PROVIDED INFORMATION: Begin

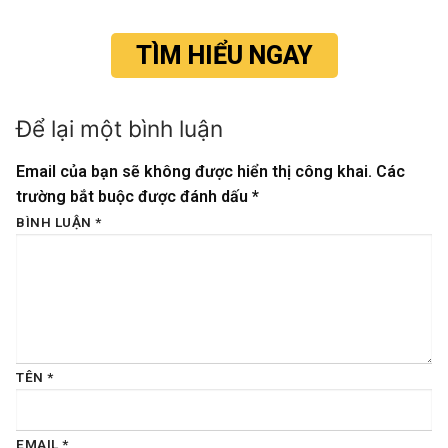
TÌM HIỂU NGAY
Để lại một bình luận
Email của bạn sẽ không được hiển thị công khai.
Các
trường bắt buộc được đánh dấu
*
BÌNH LUẬN
*
TÊN
*
EMAIL
*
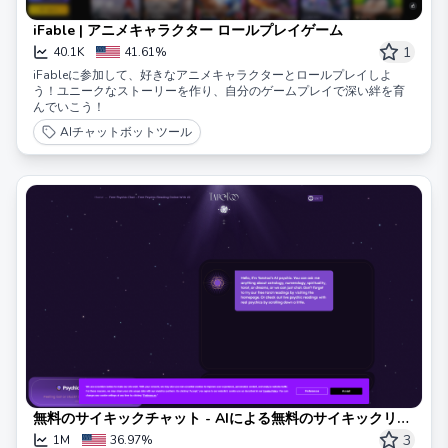
iFable | アニメキャラクター ロールプレイゲーム
1
40.1K
41.61%
iFableに参加して、好きなアニメキャラクターとロールプレイしよ
う！ユニークなストーリーを作り、自分のゲームプレイで深い絆を育
んでいこう！
AIチャットボットツール
無料のサイキックチャット - AIによる無料のサイキックリー
ディング | タロトー
3
1M
36.97%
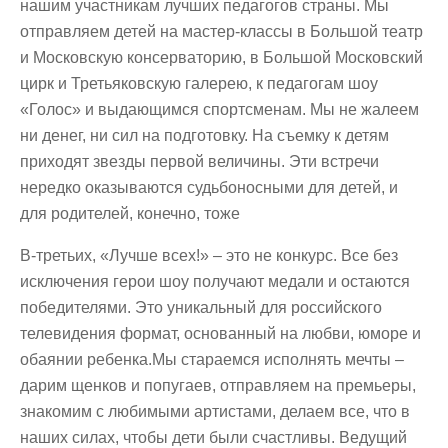
нашим участникам лучших педагогов страны. Мы
отправляем детей на мастер-классы в Большой театр
и Московскую консерваторию, в Большой Московский
цирк и Третьяковскую галерею, к педагогам шоу
«Голос» и выдающимся спортсменам. Мы не жалеем
ни денег, ни сил на подготовку. На съемку к детям
приходят звезды первой величины. Эти встречи
нередко оказываются судьбоносными для детей, и
для родителей, конечно, тоже
В-третьих, «Лучше всех!» – это не конкурс. Все без
исключения герои шоу получают медали и остаются
победителями. Это уникальный для российского
телевидения формат, основанный на любви, юморе и
обаянии ребенка.Мы стараемся исполнять мечты –
дарим щенков и попугаев, отправляем на премьеры,
знакомим с любимыми артистами, делаем все, что в
наших силах, чтобы дети были счастливы. Ведущий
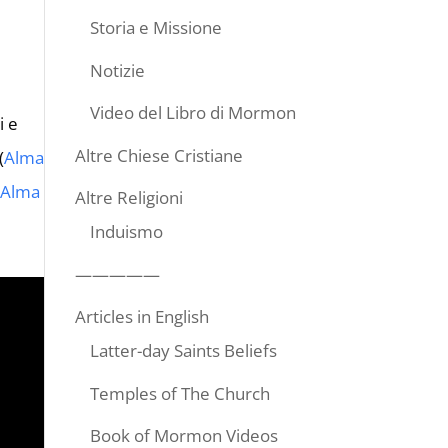
Storia e Missione
Notizie
Video del Libro di Mormon
i e
Altre Chiese Cristiane
(
Alma
;
Alma
Altre Religioni
Induismo
—————
Articles in English
Latter-day Saints Beliefs
Temples of The Church
Book of Mormon Videos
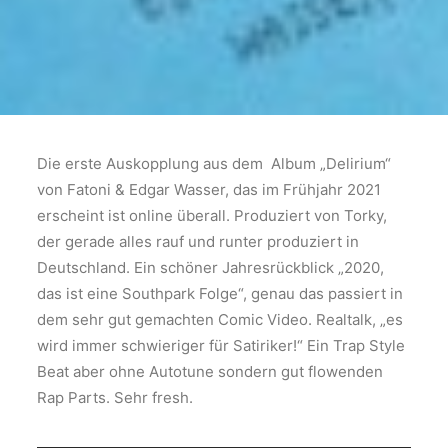
Die erste Auskopplung aus dem Album „Delirium“
von Fatoni & Edgar Wasser, das im Frühjahr 2021
erscheint ist online überall. Produziert von Torky,
der gerade alles rauf und runter produziert in
Deutschland. Ein schöner Jahresrückblick „2020,
das ist eine Southpark Folge“, genau das passiert in
dem sehr gut gemachten Comic Video. Realtalk, „es
wird immer schwieriger für Satiriker!“ Ein Trap Style
Beat aber ohne Autotune sondern gut flowenden
Rap Parts. Sehr fresh.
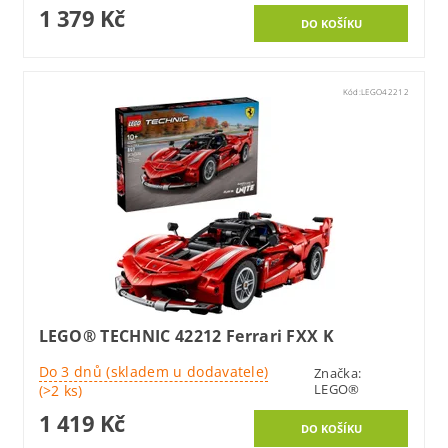
1 379 Kč
Kód:
LEGO42212
LEGO® TECHNIC 42212 Ferrari FXX K
Do 3 dnů (skladem u dodavatele)
Značka:
LEGO®
(>2 ks)
1 419 Kč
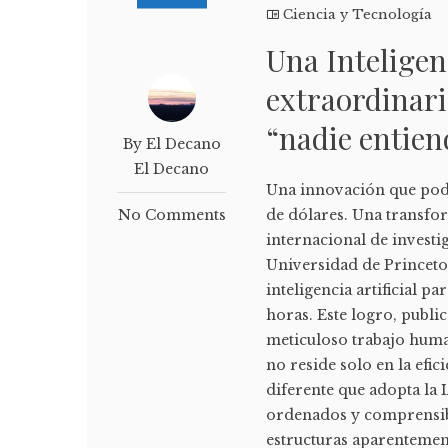
Ciencia y Tecnología
Una Inteligenc
extraordinar
“nadie entien
By El Decano
El Decano
Una innovación que podr
No Comments
de dólares. Una transfo
internacional de invest
Universidad de Princeto
inteligencia artificial 
horas. Este logro, pub
meticuloso trabajo hum
no reside solo en la efi
diferente que adopta la
ordenados y comprensible
estructuras aparentemente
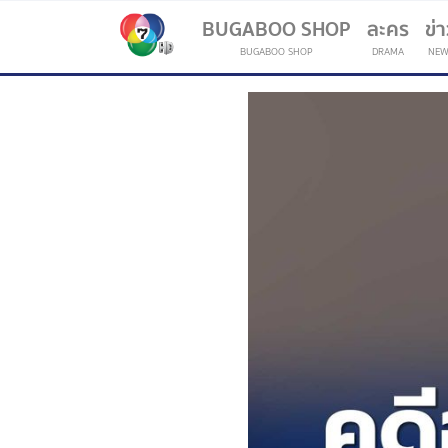
BUGABOO SHOP
ละคร
ข่
BUGABOO SHOP
DRAMA
NEW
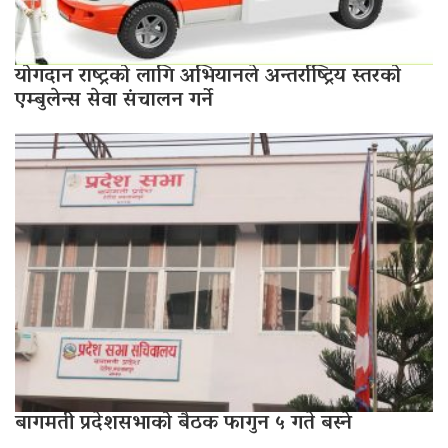
योगदान राष्ट्रको लागि अभियानले अन्तर्राष्ट्रिय स्तरको
एम्बुलेन्स सेवा संचालन गर्ने
बागमती प्रदेशसभाको बैठक फागुन ५ गते बस्ने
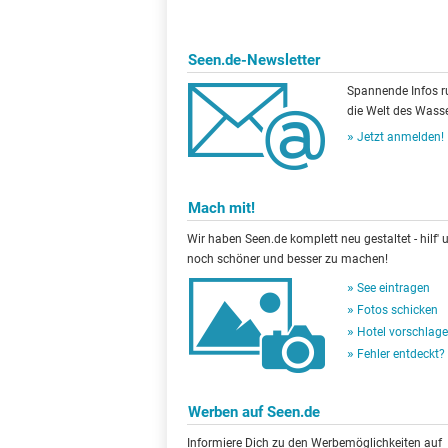
Seen.de-Newsletter
Spannende Infos 
die Welt des Wasse
Jetzt anmelden!
Mach mit!
Wir haben Seen.de komplett neu gestaltet - hilf' u
noch schöner und besser zu machen!
See eintragen
Fotos schicken
Hotel vorschlag
Fehler entdeckt?
Werben auf Seen.de
Informiere Dich zu den Werbemöglichkeiten auf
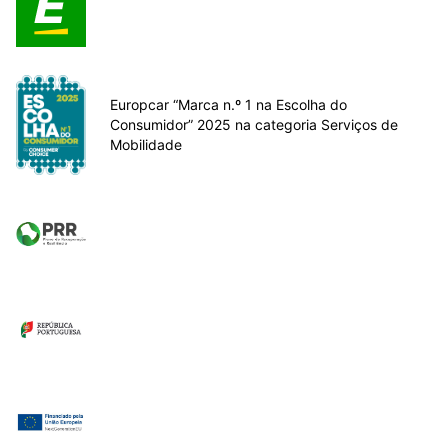
Europcar “Marca n.º 1 na Escolha do
Consumidor” 2025 na categoria Serviços de
Mobilidade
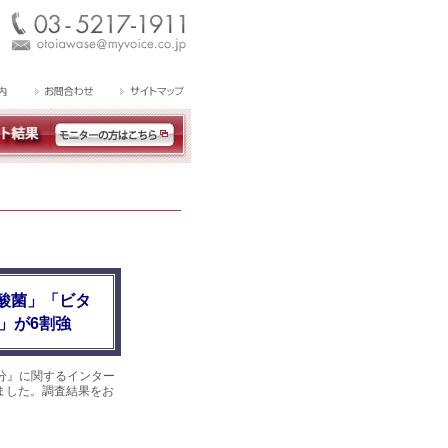
酸菌」「ビタ
」が6割強
分』に関するインター
めました。調査結果をお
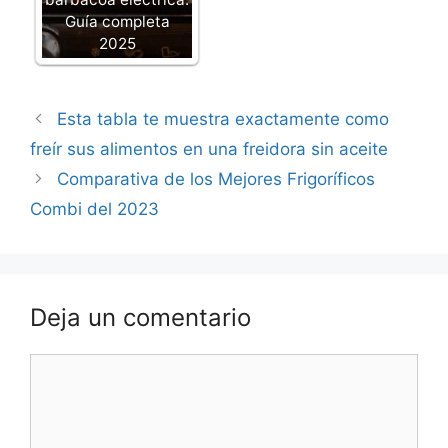
Guía completa
2025
Esta tabla te muestra exactamente como
freír sus alimentos en una freidora sin aceite
Comparativa de los Mejores Frigoríficos
Combi del 2023
Deja un comentario
Comentario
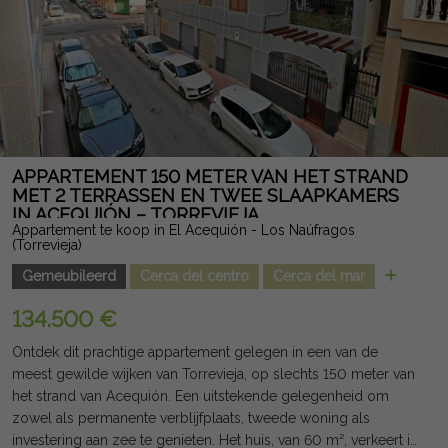
een van de meest gewilde gebieden van Torrevieja, is het dicht
bij supermarkten, restaurants, scholen, golfbanen, winkelcentra,
stranden en alle voorzieningen. Een ideaal huis als woonhuis,
tweede woning of investering, dat ontwerp, ruimte, privacy en
een bevoorrechte locatie combineert. Juridische opmerking:
kosten en belastingen zijn niet inbegrepen. De verstrekte
informatie is indicatief en niet juridisch bindend en kan fouten
bevatten.
APPARTEMENT 150 METER VAN HET STRAND
MET 2 TERRASSEN EN TWEE SLAAPKAMERS
IN ACEQUIÓN – TORREVIEJA
Appartement te koop in El Acequión - Los Naúfragos
(Torrevieja)
Gemeubileerd
Cerca del centro
Cerca del mar
134.500 €
Ontdek dit prachtige appartement gelegen in een van de
meest gewilde wijken van Torrevieja, op slechts 150 meter van
het strand van Acequión. Een uitstekende gelegenheid om
zowel als permanente verblijfplaats, tweede woning als
investering aan zee te genieten. Het huis, van 60 m², verkeert in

PROVIDED INFORMATION: End

## TASK DESCRIPTION
Would you transcribe the lines above exactly, going from the line bearing "एम्बुलेन्स सेवा संचालन गर्ने" through the line bearing "Fotos schicken", and drop the pictures from the copy?

## REPLY
एम्बुलेन्स सेवा संचालन गर्ने
बागमती प्रदेशसभाको बैठक फागुन ५ गते बस्ने
Seen.de-Newsletter
Spannende Infos 
die Welt des Wasse
Jetzt anmelden!
Mach mit!
Wir haben Seen.de komplett neu gestaltet - hilf' u
noch schöner und besser zu machen!
See eintragen
Fotos schicken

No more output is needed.